▸ **DIRECTIONS**: Copy each line of the records exactly, stopping only after the line that contains "On s’est rendu" has been written, and leave pictures out.

▸ **MATERIAL FOR THIS TASK**:
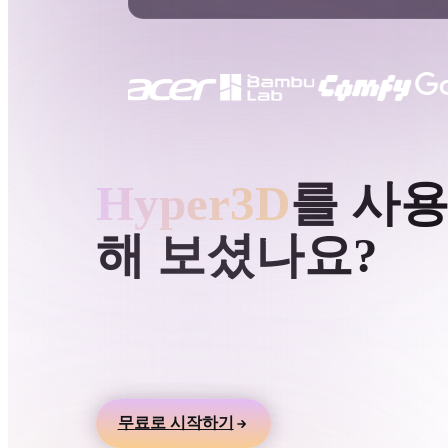
사용 사례
3D Printing
Animatio
NFT Creation
E-commer
Jewelry
Metaverse
Design
HYPER3D AI 3D 생성
Hyper3D
를 사
플러그인
해 보셨나요?
Blender
Unity
Unreal
God
스타일
텍스트나 이미지에서 3D 모델을 만들고 온라인
로 미리본 뒤 게임, 제품, AR, 3D 프린팅 워크
Abstract
Anime
Cart
내보내세요.
Hand-Painted
Industrial
Isome
무료로 시작하기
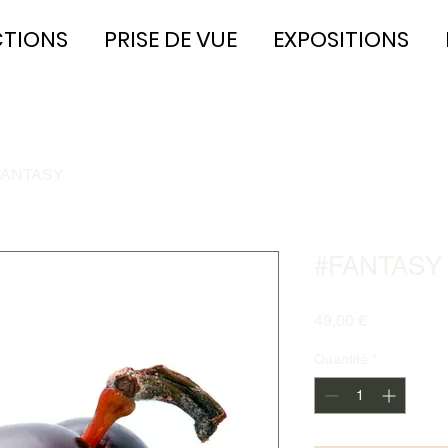
CTIONS
PRISE DE VUE
EXPOSITIONS
FANTASY
#FANTASY
Prix
49,00 €
Quantité
*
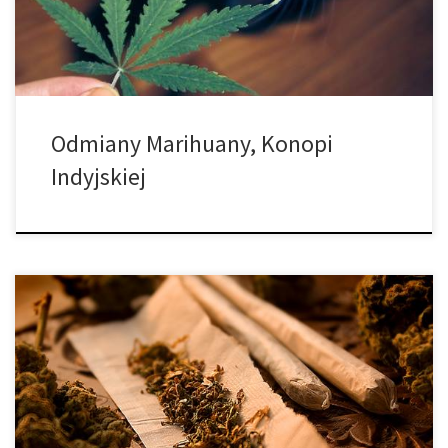
wypada w porównaniu jakości do innych […]
Odmiany Marihuany, Konopi
Indyjskiej
Ludzie, którzy doświadczają bólu rozważą cokolwiek, tylko aby
sobie pomóc i pozbyć się dokuczającego bólu. Stały ból może
powodować, że ludzie stają się źli, są w złym humorze,
sfrustrowani, mają dość życia, towarzyszy im stałe zmęczenie,
stres, a także całe mnóstwo innych dolegliwości. A to nawet nie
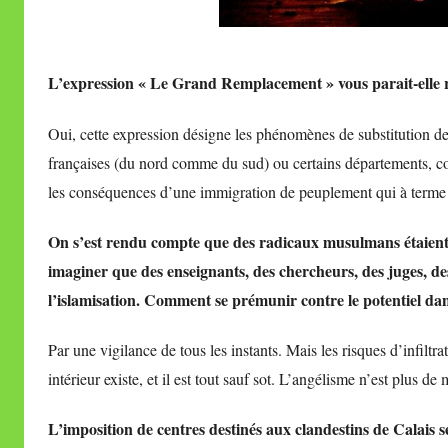
L’expression « Le Grand Remplacement » vous parait-elle re
Oui, cette expression désigne les phénomènes de substitution de 
françaises (du nord comme du sud) ou certains départements, co
les conséquences d’une immigration de peuplement qui à terme e
On s’est rendu compte que des radicaux musulmans étaie
imaginer que des enseignants, des chercheurs, des juges, des
l’islamisation. Comment se prémunir contre le potentiel da
Par une vigilance de tous les instants. Mais les risques d’infiltr
intérieur existe, et il est tout sauf sot. L’angélisme n’est plus de 
L’imposition de centres destinés aux clandestins de Calais 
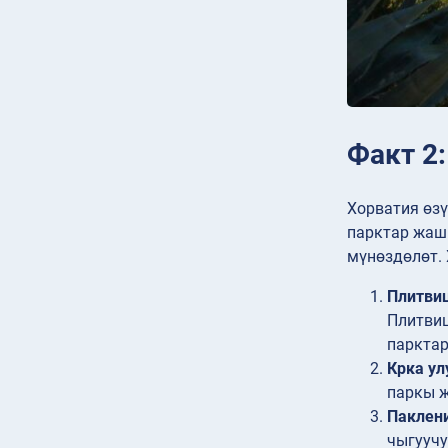
Факт 2
Хорватия өзү
парктар жаш
мүнөздөлөт. 
Плитвиц
Плитвиц
парктар
Крка ул
паркы ж
Паклени
чыгуучу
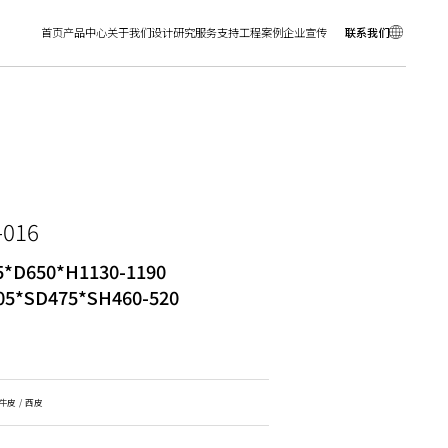
首页
产品中心
关于我们
设计研究
服务支持
工程案例
企业宣传
联系我们
-016
*D650*H1130-1190
05*SD475*SH460-520
牛皮 / 西皮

▸ **ANSWER SECTION**:
사용 사례
3D Printing
Animatio
NFT Creation
E-commer
Jewelry
Metaverse
Design
HYPER3D AI 3D 생성
Hyper3D
를 사
플러그인
해 보셨나요?
Blender
Unity
Unreal
God
스타일
텍스트나 이미지에서 3D 모델을 만들고 온라인
로 미리본 뒤 게임, 제품, AR, 3D 프린팅 워크
Abstract
Anime
Cart
내보내세요.
Hand-Painted
Industrial
Isome
무료로 시작하기
CTIONS
PRISE DE VUE
EXPOSITIONS
FANTASY
#FANTASY
Prix
49,00 €
Quantité
*
wypada w porównaniu jakości do innych […]
Odmiany Marihuany, Konopi
Indyjskiej
Ludzie, którzy doświadczają bólu rozważą cokolwiek, tylko aby
sobie pomóc i pozbyć się dokuczającego bólu. Stały ból może
powodować, że ludzie stają się źli, są w złym humorze,
sfrustrowani, mają dość życia, towarzyszy im stałe zmęczenie,
stres, a także całe mnóstwo innych dolegliwości. A to nawet nie
L’expression « Le Grand Remplacement » vous parait-elle re
Oui, cette expression désigne les phénomènes de substitution de 
françaises (du nord comme du sud) ou certains départements, co
les conséquences d’une immigration de peuplement qui à terme e
On s’est rendu compte que des radicaux musulmans étaie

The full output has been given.